10 September 2011
The Polio Paradox ~ Richard L Bruno
“Uncovering the hidden history of polio to understand and treat PPS”
Heavy going but thorough and informative
We have ordered the “hard” copy of this which will be easier to read than the Kindle version. I think you need to skim, skip and browse as it becomes brain befuddling to read from cover to cover. It was a little overloaded with anecdotal referencing for me.
Below is some pertinent information copied from the post polio newsletter :
What are Post-Polio Sequelae
“Post-Polio Sequelae (PPS, Post-Polio Syndrome, The Late Effects of Poliomyelitis) are the unexpected and often disabling symptoms -- overwhelming fatigue, muscle weakness, muscle and joint pain, sleep disorders, heightened sensitivity to anesthesia, cold and pain, as well as difficulty swallowing and breathing -- that occur about 35 years after the poliovirus attack”

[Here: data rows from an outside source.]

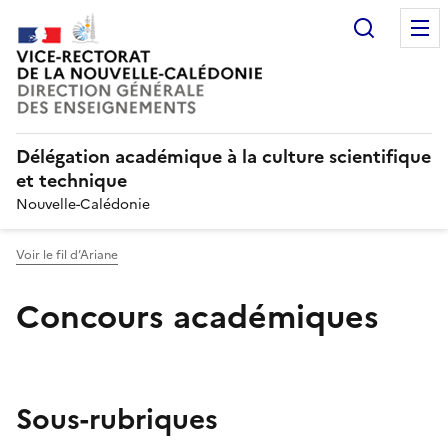
Recherc
Délégation académique à la culture scientifique
et technique
Nouvelle-Calédonie
Voir le fil d’Ariane
Concours académiques
Sous-rubriques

Is there treatment for PPS
Yes. Polio survivors need to ''conserve to preserve,'' conserve energy and stop overusing and abusing their bodies to preserve their abilities. Polio survivors must walk less, use needed assistive devices -- braces, canes, crutches, wheelchairs -- plan rest periods throughout the day and stop activities before symptoms start. Also, since many polio survivors are hypoglycemic, fatigue and muscle weakness decrease when they eat protein at breakfast and small, more frequent, low-fat / higher-protein meals during the day.
What can family, friends
Polio survivors have spent their lives trying to act and look ''normal.'' Using a brace they discarded in childhood and reducing overly-full daily schedules is frightening and difficult. So, friends and family need to be supportive of life-style changes, accept survivors' physical limitations and any new assistive devices. Most importantly, friends and family need to be willing to take on taxing physical tasks that polio survivors may be able to do but should not do. Doctors, friends and family need to know about the cause and treatment of PPS and listen when polio survivors need to talk about how they feel about PPS and lifestyle changes. But friends and family shouldn't take control of polio survivors' lives. Neither gentle reminders nor well meant nagging will force polio survivors to eat breakfast, use a cane or rest between activities. Polio survivors need to be responsible for caring for their own bodies and ask for help when they need it.